As discussed on 26 June, "Join Removal/Vertical Partitioning", here's a
patch to remove joins in certain circumstances.

Tested and blind reviewed, but this is complex and subtle enough I
welcome and expect your comments on corner cases and missed
complications. (Lord knows, I've been down a few blind alleys writing it
to date...)

Patch works, but there's a bit I haven't finished yet - checking unique
indexes. So patch is marked WIP for now. Depending upon how long
commitfest lasts I may have a fully working version. (Yes, I know its
only 1 hours work, but haven't worked out how yet...)

--
Simon Riggs www.2ndQuadrant.com
PostgreSQL Training, Services and Support

Attachments:

join_removal.v4.patchtext/x-patch; charset=UTF-8; name=join_removal.v4.patchDownload+97-0
#2Heikki Linnakangas
heikki.linnakangas@enterprisedb.com
In reply to: Simon Riggs (#1)
Re: WIP Join Removal

Simon Riggs wrote:

Patch works, but there's a bit I haven't finished yet - checking unique
indexes.

Did plan invalidation make it safe to rely on the presence of a unique
index for planning decisions?

Couldn't we also do join removal for inner joins, when there's a foreign
key reference that enforces that there's one and only one matching tuple
in the removed table:

SELECT child.data FROM child, parent WHERE child.fkey = parent.pkey

?

+ 	/*
+ 	 * We can now remove join by pulling up child plan from the keeprel.
+ 	 * This needs to be done considering costs, since its possible for
+ 	 * a nested inner indexscan plan to be cheaper. So it isn't
+ 	 * always desirable to remove the join.

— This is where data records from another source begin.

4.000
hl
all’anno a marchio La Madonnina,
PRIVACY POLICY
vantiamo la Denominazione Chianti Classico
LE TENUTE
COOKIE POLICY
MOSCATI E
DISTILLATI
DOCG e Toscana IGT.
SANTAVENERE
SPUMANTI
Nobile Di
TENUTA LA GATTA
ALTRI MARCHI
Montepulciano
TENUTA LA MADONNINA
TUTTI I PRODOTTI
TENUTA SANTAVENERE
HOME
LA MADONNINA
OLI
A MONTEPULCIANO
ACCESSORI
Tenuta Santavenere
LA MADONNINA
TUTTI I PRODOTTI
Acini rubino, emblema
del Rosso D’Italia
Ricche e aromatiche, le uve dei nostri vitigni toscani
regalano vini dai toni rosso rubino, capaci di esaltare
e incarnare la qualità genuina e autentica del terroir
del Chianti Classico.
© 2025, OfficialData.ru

Can you elaborate that a bit? I can't imagine a case where we wouldn't
want to remove a join, when we know we can.

--
Heikki Linnakangas
EnterpriseDB http://www.enterprisedb.com

#3Simon Riggs
simon@2ndQuadrant.com
In reply to: Heikki Linnakangas (#2)
Re: WIP Join Removal

On Mon, 2008-09-01 at 22:23 +0300, Heikki Linnakangas wrote:

Simon Riggs wrote:

Patch works, but there's a bit I haven't finished yet - checking unique
indexes.

Did plan invalidation make it safe to rely on the presence of a unique
index for planning decisions?

My understanding was "Yes" and this case was the specific reason I
originally wanted to pursue plan invalidation back in 2006.

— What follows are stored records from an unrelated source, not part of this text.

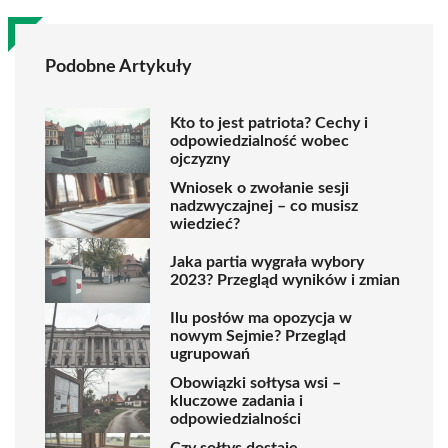
Podobne Artykuły
Kto to jest patriota? Cechy i
odpowiedzialność wobec
ojczyzny
Wniosek o zwołanie sesji
nadzwyczajnej – co musisz
wiedzieć?
Jaka partia wygrała wybory
2023? Przegląd wyników i zmian
Ilu posłów ma opozycja w
nowym Sejmie? Przegląd
ugrupowań
Obowiązki sołtysa wsi –
kluczowe zadania i
odpowiedzialności
Czy sołtys dostaje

Couldn't we also do join removal for inner joins, when there's a foreign
key reference that enforces that there's one and only one matching tuple
in the removed table:

SELECT child.data FROM child, parent WHERE child.fkey = parent.pkey

Hmm, I had thought this was the same case, but the inner join
possibility wasn't something I'd seen. Guess that flaw shows this is all
original thought - I'll go back and read that optimizer blog again...

I agree it will work.

We would need to replace the join condition with an alteration of the
original quals on child so that we add "AND child.fkey is not null".
Which would mean we would need to re-plan the access to that base
relation so we picked up the new qual and potentially used an index for
it as well. That would be possible only if the join condition exactly
matches the FK constraint.

Hmm, will think about that, its certainly not an easy addition, for me.
I'll concentrate on getting this patch finished and committed first.

+ 	/*
+ 	 * We can now remove join by pulling up child plan from the keeprel.
+ 	 * This needs to be done considering costs, since its possible for
+ 	 * a nested inner indexscan plan to be cheaper. So it isn't
+ 	 * always desirable to remove the join.

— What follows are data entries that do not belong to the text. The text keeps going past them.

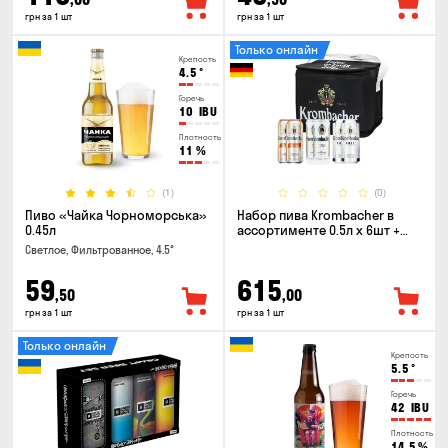
грн за 1 шт
грн за 1 шт
Только онлайн
Крепость
4.5
°
Горечь
10
IBU
Плотность
11
%
(1)
(0)
Пиво «Чайка Чорноморська»
Набор пива Krombacher в
0.45л
ассортименте 0.5л х 6шт +
термосумка
Светлое, Фильтрованное, 4.5°
59
615
,50
,00
грн за 1 шт
грн за 1 шт
Только онлайн
Крепость
5.5
°
Горечь
42
IBU
Плотность
14.5
%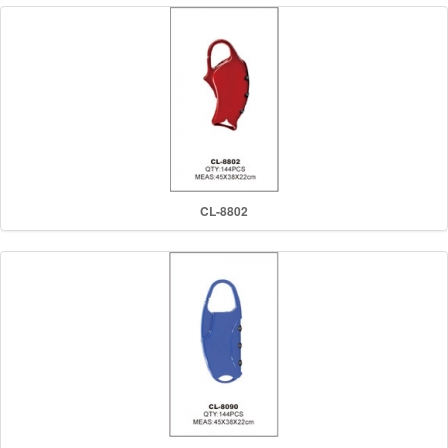
CL-8802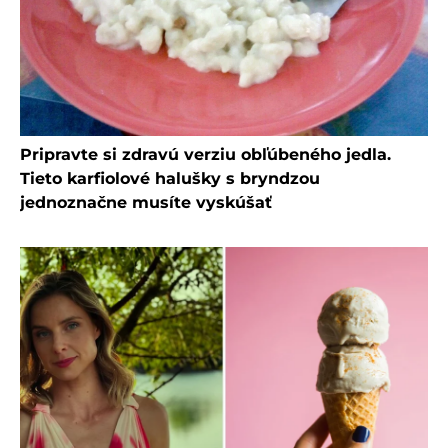
Pripravte si zdravú verziu obľúbeného jedla.
Tieto karfiolové halušky s bryndzou
jednoznačne musíte vyskúšať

Can you elaborate that a bit? I can't imagine a case where we wouldn't
want to remove a join, when we know we can.

Neither could I when I first looked at this.

It turns out that a join like this

select a.col2
from a left outer join b on a.col1 = b.col1
where b.col2 = 1;

can be cheaper if we don't remove the join, when there is an index on
a.col1 and b.col2, because the presence of b allows the values returned
from b to be used for an index scan on a.

--
Simon Riggs www.2ndQuadrant.com
PostgreSQL Training, Services and Support

#4Heikki Linnakangas
heikki.linnakangas@enterprisedb.com
In reply to: Simon Riggs (#3)
Re: WIP Join Removal

Simon Riggs wrote:

It turns out that a join like this

select a.col2
from a left outer join b on a.col1 = b.col1
where b.col2 = 1;

can be cheaper if we don't remove the join, when there is an index on
a.col1 and b.col2, because the presence of b allows the values returned
from b to be used for an index scan on a.

Umm, you *can't* remove that join. Because of the condition "b.col2 =
1", which implies that "b.col1 IS NOT NULL", that's actually equal to:

select a.col2
from a inner join b on a.col1 = b.col1
where b.col2 = 1;

--
Heikki Linnakangas
EnterpriseDB http://www.enterprisedb.com

#5Heikki Linnakangas
heikki.linnakangas@enterprisedb.com
In reply to: Simon Riggs (#1)
Re: WIP Join Removal

Simon Riggs wrote:

On Tue, 2008-09-02 at 13:20 +0300, Heikki Linnakangas wrote:

Simon Riggs wrote:

It turns out that a join like this

select a.col2
from a left outer join b on a.col1 = b.col1
where b.col2 = 1;

can be cheaper if we don't remove the join, when there is an index on
a.col1 and b.col2, because the presence of b allows the values returned
from b to be used for an index scan on a.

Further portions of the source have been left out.